Brain food

by Nicholas Laughlin on July 14, 2010

Installation view of Karyn Olivier’s ACA Foods Free Library. Photograph courtesy the artist

The latest issue of the CRB — dated July 2010 — began publication yesterday (and will continue for the next six weeks, with new reviews and other pieces appearing every week). We kick things off with three reviews.

First, Ian Dieffenthaller tackles Anson Gonzalez’s Artefacts of Presence: Collected Poems, casting an eye over the Trinidadian poet’s forty-year career and oeuvre. Apart from his poems — “very much part of the canon,” Dieffenthaller argues — Gonzalez was the founder and editor of the influential journal New Voices, published intermittently over two decades, and he has been a key colleague and mentor for two generations of Trinidadian writers.

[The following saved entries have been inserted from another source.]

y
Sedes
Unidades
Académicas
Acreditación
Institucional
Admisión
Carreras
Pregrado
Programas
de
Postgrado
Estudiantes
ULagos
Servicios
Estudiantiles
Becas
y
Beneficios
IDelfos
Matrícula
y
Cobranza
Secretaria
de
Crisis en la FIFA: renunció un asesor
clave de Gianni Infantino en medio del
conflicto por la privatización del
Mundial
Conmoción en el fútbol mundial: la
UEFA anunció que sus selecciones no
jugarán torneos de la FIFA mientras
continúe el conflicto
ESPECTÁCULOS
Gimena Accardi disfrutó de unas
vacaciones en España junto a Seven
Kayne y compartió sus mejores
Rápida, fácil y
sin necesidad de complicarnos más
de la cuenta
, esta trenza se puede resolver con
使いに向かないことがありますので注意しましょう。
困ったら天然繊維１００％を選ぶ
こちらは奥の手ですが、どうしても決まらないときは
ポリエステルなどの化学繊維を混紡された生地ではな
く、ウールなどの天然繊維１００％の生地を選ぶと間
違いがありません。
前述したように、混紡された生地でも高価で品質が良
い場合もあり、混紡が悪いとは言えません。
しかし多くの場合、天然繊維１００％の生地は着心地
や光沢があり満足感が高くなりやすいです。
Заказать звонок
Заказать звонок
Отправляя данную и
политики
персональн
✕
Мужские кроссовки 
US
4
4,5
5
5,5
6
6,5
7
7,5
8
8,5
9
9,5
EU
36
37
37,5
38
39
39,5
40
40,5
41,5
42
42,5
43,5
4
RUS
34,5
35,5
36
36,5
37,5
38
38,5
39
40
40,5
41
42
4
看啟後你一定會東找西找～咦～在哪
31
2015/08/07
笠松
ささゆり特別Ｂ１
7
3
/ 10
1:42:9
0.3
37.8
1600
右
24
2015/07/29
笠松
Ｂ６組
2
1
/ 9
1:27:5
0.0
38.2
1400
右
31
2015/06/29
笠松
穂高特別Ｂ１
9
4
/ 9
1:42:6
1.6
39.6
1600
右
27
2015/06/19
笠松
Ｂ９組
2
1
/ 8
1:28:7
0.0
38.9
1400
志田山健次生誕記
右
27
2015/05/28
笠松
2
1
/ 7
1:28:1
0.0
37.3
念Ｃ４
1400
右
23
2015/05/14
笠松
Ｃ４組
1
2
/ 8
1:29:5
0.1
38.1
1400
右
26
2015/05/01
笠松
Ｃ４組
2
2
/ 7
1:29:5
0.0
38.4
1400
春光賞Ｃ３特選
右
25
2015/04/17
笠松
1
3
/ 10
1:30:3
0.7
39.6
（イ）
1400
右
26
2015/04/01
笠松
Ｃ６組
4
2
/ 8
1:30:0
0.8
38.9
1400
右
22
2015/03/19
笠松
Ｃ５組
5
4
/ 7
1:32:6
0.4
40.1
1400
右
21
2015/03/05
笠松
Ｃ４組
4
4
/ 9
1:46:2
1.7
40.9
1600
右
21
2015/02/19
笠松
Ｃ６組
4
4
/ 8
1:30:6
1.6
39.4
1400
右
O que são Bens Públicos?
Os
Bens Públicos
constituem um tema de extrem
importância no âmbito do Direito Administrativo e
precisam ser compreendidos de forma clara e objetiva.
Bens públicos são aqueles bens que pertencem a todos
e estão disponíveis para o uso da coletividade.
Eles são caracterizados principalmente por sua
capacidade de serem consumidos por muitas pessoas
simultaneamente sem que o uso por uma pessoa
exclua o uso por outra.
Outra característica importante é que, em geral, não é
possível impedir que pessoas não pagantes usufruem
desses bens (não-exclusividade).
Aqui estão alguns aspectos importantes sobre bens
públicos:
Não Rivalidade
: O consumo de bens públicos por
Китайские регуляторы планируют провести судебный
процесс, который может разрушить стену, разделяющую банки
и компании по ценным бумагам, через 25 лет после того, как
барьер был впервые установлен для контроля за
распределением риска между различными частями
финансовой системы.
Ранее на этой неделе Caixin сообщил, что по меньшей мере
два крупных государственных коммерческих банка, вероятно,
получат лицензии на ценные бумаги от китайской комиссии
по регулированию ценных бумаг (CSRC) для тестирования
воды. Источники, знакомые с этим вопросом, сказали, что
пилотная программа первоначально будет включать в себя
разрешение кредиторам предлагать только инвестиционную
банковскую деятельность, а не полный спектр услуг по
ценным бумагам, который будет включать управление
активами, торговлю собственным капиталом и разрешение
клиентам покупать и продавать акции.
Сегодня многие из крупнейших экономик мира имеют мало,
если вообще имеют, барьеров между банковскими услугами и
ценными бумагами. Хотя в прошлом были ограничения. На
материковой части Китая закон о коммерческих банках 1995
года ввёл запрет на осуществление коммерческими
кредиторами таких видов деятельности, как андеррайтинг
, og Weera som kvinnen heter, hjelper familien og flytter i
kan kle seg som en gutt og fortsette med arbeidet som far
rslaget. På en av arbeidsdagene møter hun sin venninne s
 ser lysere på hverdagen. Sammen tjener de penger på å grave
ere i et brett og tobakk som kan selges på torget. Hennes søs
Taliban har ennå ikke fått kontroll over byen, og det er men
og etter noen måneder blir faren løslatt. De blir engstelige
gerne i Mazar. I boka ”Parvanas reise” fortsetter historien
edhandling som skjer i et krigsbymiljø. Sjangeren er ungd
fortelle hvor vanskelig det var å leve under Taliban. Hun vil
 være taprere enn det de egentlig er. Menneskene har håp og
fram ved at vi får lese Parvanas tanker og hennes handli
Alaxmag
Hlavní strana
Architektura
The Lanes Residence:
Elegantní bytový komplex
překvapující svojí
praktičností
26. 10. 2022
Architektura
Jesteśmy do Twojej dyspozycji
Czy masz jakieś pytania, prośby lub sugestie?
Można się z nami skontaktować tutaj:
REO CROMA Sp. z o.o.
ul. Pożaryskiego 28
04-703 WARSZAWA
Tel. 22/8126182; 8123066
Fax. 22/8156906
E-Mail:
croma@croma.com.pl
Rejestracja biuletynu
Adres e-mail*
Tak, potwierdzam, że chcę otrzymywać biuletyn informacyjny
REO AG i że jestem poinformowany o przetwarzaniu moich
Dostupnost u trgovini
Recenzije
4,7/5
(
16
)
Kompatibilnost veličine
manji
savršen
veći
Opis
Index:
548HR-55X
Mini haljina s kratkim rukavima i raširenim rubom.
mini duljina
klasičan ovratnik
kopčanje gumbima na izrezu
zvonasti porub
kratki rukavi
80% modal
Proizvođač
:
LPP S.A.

Next, two reviews of recent fiction. Andre Bagoo, a political reporter and analyst for the Trinidad and Tobago Newsday, brings his journalist’s insight to his review of Monique Roffey’s novel The White Woman on the Green Bicycle. Roffey’s book, recently shortlisted for the Orange Prize, turns on the tantalising notion of a fictional affair between Trinidad and Tobago’s first prime minister, Eric Williams, and the female half of an expatriate couple who settle in Port of Spain in the 1950s. Meanwhile, Nadia Ellis takes a look at How to Escape from a Leper Colony, a collection of short fiction and the first book by the young writer Tiphanie Yanique of the US Virgin Islands. Ellis’s review suggests Yanique is a talent we should expect much from in the future.

And this week the CRB also publishes a portfolio of images from ACA Foods Free Library, a public art project by Karyn Olivier (part of the recent Rockstone and Bootheel: Contemporary West Indian Art programme at Real Art Ways in Hartford, Connecticut). Olivier, hoping to “create a social environment of shared activity,” set up a free lending library of Caribbean books in a West Indian supermarket in Hartford. The portfolio documents the project and is accompanied by an interview with the artist. “My hope was for this library to expand what we imagine the ‘consumables’ of a market to be,” she says.

Particularly when that market inadvertently traffics in nostalgia for home. I was thinking it could be a place where we could really slow down, browse, and relish the sights, smells, tastes, sounds, and, yes, the imperishable produce of our West Indian heritage. I really liked the idea of borrowers returning the books when they were finished “digesting them.”